FAQ Search Today's Posts Mark Forums Read
» Video Reviews

» Linux Archive

Linux-archive is a website aiming to archive linux email lists and to make them easily accessible for linux users/developers.


» Sponsor

» Partners

» Sponsor

Go Back   Linux Archive > Gentoo > Gentoo User

 
 
LinkBack Thread Tools
 
Old 03-03-2010, 01:00 PM
Mark Knecht
 
Default Filesystem corruption - reiserfs? - won't boot, "filesystem couldn't be fixed :("

On Wed, Mar 3, 2010 at 4:24 AM, Stroller <stroller@stellar.eclipse.co.uk> wrote:
> There seem to have been a few people posting with filesystem corruption in
> the last week or two. It seems to be my turn, so I hope it isn't contagious.
> The cause here is quite clear - whilst rummaging in the server cupboard
> yesterday, power to the machine was accidentally disconnected.
>
> I have booted with a live CD & run `reiserfsck --fix-fixable` on the
> filesystem, but nevertheless when I attempt to boot the system I get a
> "failed to open the device... no such file or directory" message, followed
> by another error as per subject line.
>
> However, you will see from this screenshot (taken with an IP KVM) that the
> filesystem does indeed seem to have been mounted successfully, if read-only:
>
> http://linux.stroller.uk.eu.org/fs-corruption.png
>
> All I did here was log in with the root password.
>
>
> When I boot with a live CD I can mount, read & write the filesystem:
>
> root@sysresccd /root % mount -v -L root /mnt/gentoo
> mount: you didn't specify a filesystem type for /dev/sda3
> * * * I will try type reiserfs
> /dev/sda3 on /mnt/gentoo type reiserfs (rw)
> root@sysresccd /root % ls /mnt/gentoo
> bin *boot *dev *etc *home *lib *mnt *opt *proc *root *sbin *sys *tmp *usr
> *var
> root@sysresccd /root % touch /mnt/gentoo/foo
> root@sysresccd /root % echo foobar >> /mnt/gentoo/foo
> root@sysresccd /root % ls -lh !!:$
> ls -lh /mnt/gentoo/foo
> -rw-r--r-- 1 root root 7 2010-03-03 11:18 /mnt/gentoo/foo
> root@sysresccd /root % cat !!:$
> cat /mnt/gentoo/foo
> foobar
> root@sysresccd /root % rm !!:$
> rm /mnt/gentoo/foo
> rm: remove regular file `/mnt/gentoo/foo'? y
> root@sysresccd /root %
>
> All the important system stuff on this PC is on a single partition. I have
> two other drives attached at /mnt/space & /mnt/morespace - they are XFS and
> I have run xfs_repair on both of them, which completes quickly indicating no
> problems.
>
> I'm not really sure how to proceed next. I feel the problem is indeed on
> this reiserfs filesystem, the root filesystem with the label "root". I can't
> help thinking that the problem is not that the system "failed to open the
> device", but instead maybe that there's an important system file missing
> that means the init script (or whatever responsible for mounting the
> fiesystem) is not properly returning 0. Does this seem possible? Maybe the
> reiserfs handler for mount is somehow broken (performing the mount, but not
> returning 0, or perhaps broken in such as was it is able to mount read-only
> but not read-write).
>
> I am tempted to chroot into the system and re-emerge system & baselayout. If
> I'm correct in this above guess then re-emerging the correct file * will fix
> the problem. Right?
>
> `reiserfsck --help` shows some other options besides the simple
> --fix-fixable - I assume the "expert option" of --scan-whole-partition is
> unsafe, but what about the --rebuild-sb or --rebuild-tree? Can I safely run
> these? Am I advised to run these?
>
> Stroller.

Hi Stroller,
Sorry for your problems. I've had a rash of machine problems over
the last 6 weeks. No fun. I feel for you.
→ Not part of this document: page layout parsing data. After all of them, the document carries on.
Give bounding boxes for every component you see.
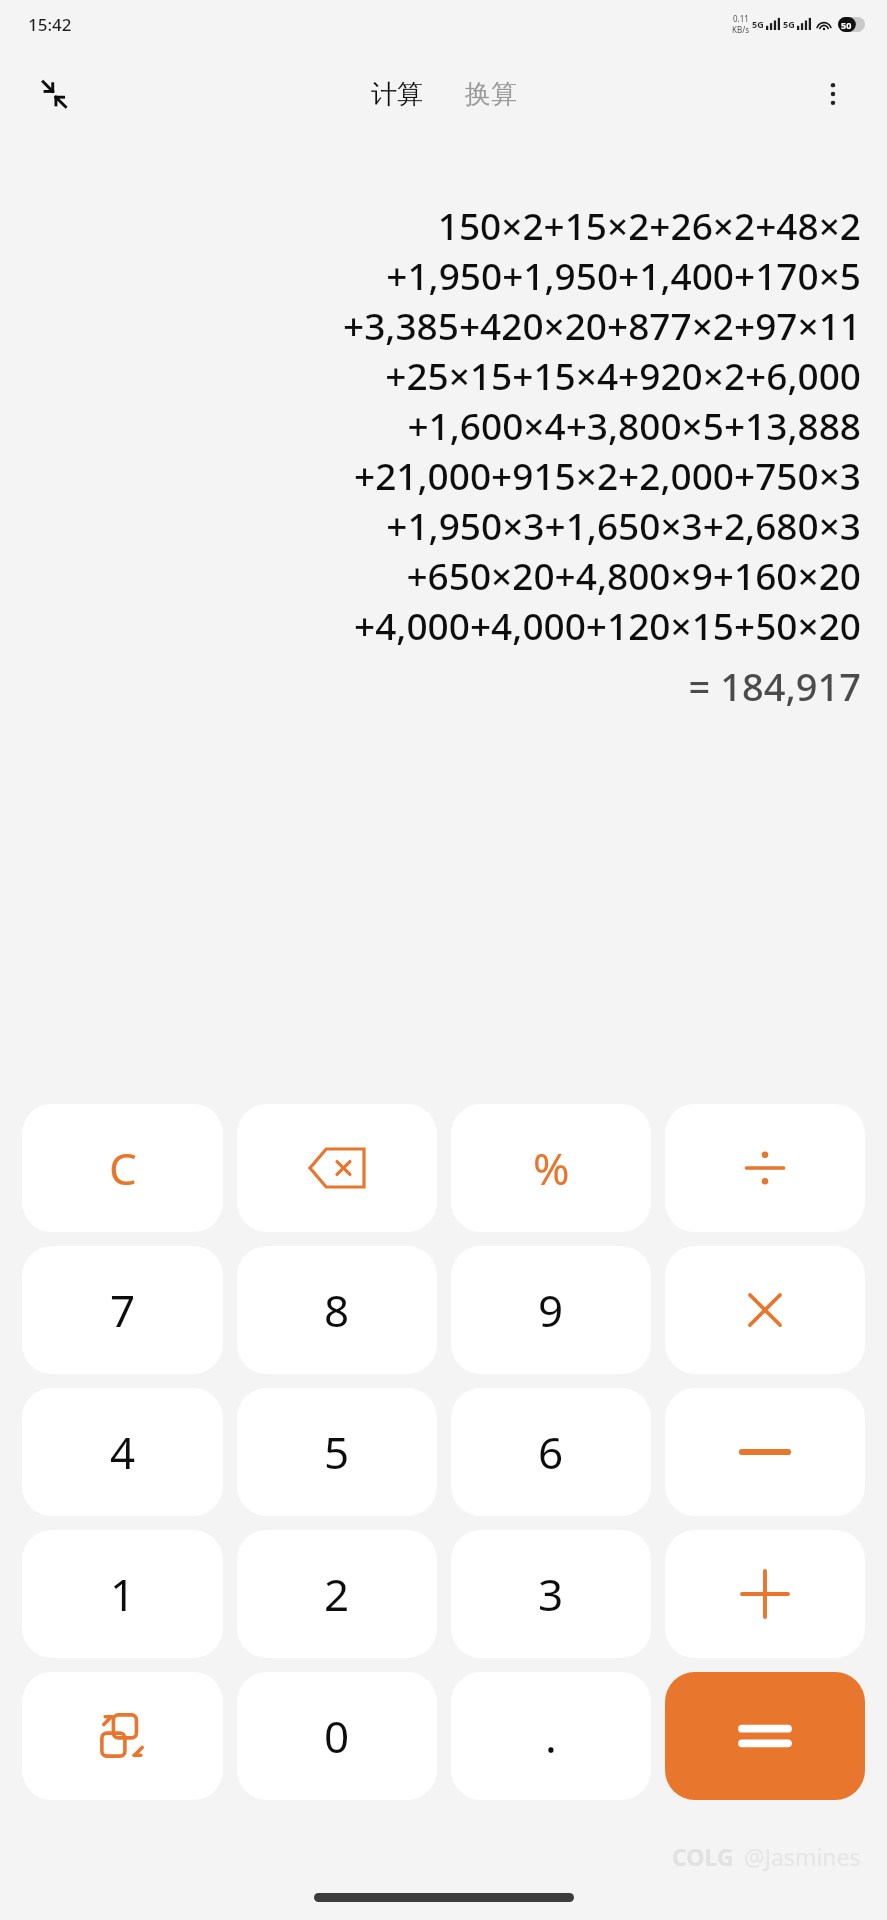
- button[interactable]: [665, 1246, 865, 1374]
- staticText: 2: [324, 1564, 350, 1624]
- staticText: 6: [538, 1422, 564, 1482]
- staticText: @Jasmines: [744, 1841, 861, 1872]
- staticText: .: [545, 1706, 557, 1766]
- button[interactable]: 2: [237, 1530, 437, 1658]
- staticText: 计算: [371, 78, 423, 111]
- button[interactable]: Backspace: [237, 1104, 437, 1232]
- staticText: +21,000+915×2+2,000+750×3: [26, 450, 861, 500]
- button[interactable]: 7: [22, 1246, 223, 1374]
- button[interactable]: 6: [451, 1388, 651, 1516]
- staticText: COLG: [672, 1841, 734, 1872]
- staticText: +1,600×4+3,800×5+13,888: [26, 400, 861, 450]
- staticText: KB/s: [732, 24, 749, 35]
- button[interactable]: %: [451, 1104, 651, 1232]
- staticText: = 184,917: [26, 660, 861, 712]
- button[interactable]: 9: [451, 1246, 651, 1374]
- staticText: 3: [538, 1564, 564, 1624]
- staticText: 7: [110, 1280, 136, 1340]
- staticText: +1,950+1,950+1,400+170×5: [26, 250, 861, 300]
- button[interactable]: 4: [22, 1388, 223, 1516]
- staticText: 5G: [752, 18, 764, 30]
- staticText: 4: [110, 1422, 136, 1482]
- button[interactable]: 0: [237, 1672, 437, 1800]
- button[interactable]: .: [451, 1672, 651, 1800]
- button[interactable]: [665, 1530, 865, 1658]
- staticText: C: [109, 1138, 137, 1198]
- button[interactable]: 8: [237, 1246, 437, 1374]
- staticText: +4,000+4,000+120×15+50×20: [26, 600, 861, 650]
- button[interactable]: [665, 1388, 865, 1516]
- button[interactable]: Collapse: [26, 66, 82, 122]
- button[interactable]: More options: [805, 66, 861, 122]
- button[interactable]: 5: [237, 1388, 437, 1516]
- staticText: 5: [324, 1422, 350, 1482]
- staticText: 5G: [783, 18, 795, 30]
- staticText: %: [533, 1138, 570, 1198]
- staticText: 15:42: [28, 13, 72, 36]
- button[interactable]: 计算: [361, 72, 433, 117]
- staticText: 150×2+15×2+26×2+48×2: [26, 200, 861, 250]
- button[interactable]: [665, 1672, 865, 1800]
- staticText: +25×15+15×4+920×2+6,000: [26, 350, 861, 400]
- button[interactable]: Convert units: [22, 1672, 223, 1800]
- staticText: 换算: [465, 78, 517, 111]
- staticText: 50: [841, 19, 852, 31]
- button[interactable]: C: [22, 1104, 223, 1232]
- button[interactable]: [665, 1104, 865, 1232]
- staticText: 0.11: [733, 13, 749, 24]
- staticText: 9: [538, 1280, 564, 1340]
- staticText: +650×20+4,800×9+160×20: [26, 550, 861, 600]
- staticText: +1,950×3+1,650×3+2,680×3: [26, 500, 861, 550]
- staticText: 8: [324, 1280, 350, 1340]
- staticText: 1: [110, 1564, 136, 1624]
- button[interactable]: 换算: [455, 72, 527, 117]
- staticText: 0: [324, 1706, 350, 1766]
- staticText: +3,385+420×20+877×2+97×11: [26, 300, 861, 350]
- button[interactable]: 3: [451, 1530, 651, 1658]
- button[interactable]: 1: [22, 1530, 223, 1658]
In my most recent case what looked like a simple disk corruption
problem was really a prelude to the drive just plain going bad. Have
you tried smartctl to see what it says about the drive at this point?

It would be even more frustrating to chroot in, do all the work,
think you had it fixed and then the underlying foundation of your
house crumbles beneath you 3 weeks from now.

Good luck,
Mark
 
Old 03-03-2010, 01:01 PM
Mick
 
Default Filesystem corruption - reiserfs? - won't boot, "filesystem couldn't be fixed :("

On 3 March 2010 13:28, Stroller <stroller@stellar.eclipse.co.uk> wrote:
>
> On 3 Mar 2010, at 12:42, Willie Wong wrote:
>
>> On Wed, Mar 03, 2010 at 12:24:42PM +0000, Stroller wrote:
>>>
>>> There seem to have been a few people posting with filesystem
>>> corruption in the last week or two. It seems to be my turn, so I hope
>>> it isn't contagious. The cause here is quite clear - whilst rummaging
>>> in the server cupboard yesterday, power to the machine was
>>> accidentally disconnected.
>>>
>>> I have booted with a live CD & run `reiserfsck --fix-fixable` on the
>>> filesystem, but nevertheless when I attempt to boot the system I get a
>>> "failed to open the device... no such file or directory" message,
>>> followed by another error as per subject line.
>>
>> from the output it looks like you are mounting by label? What if you
>> edit fstab to point to the device name /dev/hd?? instead of
>> LABEL=root? Check the filesystem label to make sure it is ok?
>
> Many thanks for this suggestion, however following it makes no difference,
> except in the trivia that it says "failed to open the device '/dev/hda3': No
> such file or directory" (instead of "LABEL=...").
>
> I also tried editing grub to point to /dev/sda3 (although admittedly with
> the LABEL= entry in /etc/fstab) but that makes no difference. I have never
> tried (intentionally) reconfiguring this kernel to use /dev/sdX instead of
> /dev/hdX and I'm pretty sure it's booted using the current kernel &
> configuration in the past.

In my experience reiserfs is a very stable fs. I had a dodgy memory
module once which I put up with for more than 9 months. The machine
would lock up hard on a daily basis and the only way to get it going
again would be to pull the plug. That would happen at random,
midstream emerge --sync, package updates, updatedb, etc. It survived
through hundreds of crashes by fsck at the next boot. Once or twice
things went hairy and I would get a message similar to yours. On
these rare occasions I booted with a LiveCD and with the partitions
unmounted I ran --check, then --fix-fixable and finally
--rebuild-tree. You may want to use an external drive with dd to
image the current / partition and do all your recovery work on that.
If you don't care too much about the risk of catastrophic failure then
just run --rebuild-tree with a LiveCD and see what you get.

Good luck.
--
Regards,
Mick
 
Old 03-03-2010, 02:26 PM
Mark Knecht
 
Default Filesystem corruption - reiserfs? - won't boot, "filesystem couldn't be fixed :("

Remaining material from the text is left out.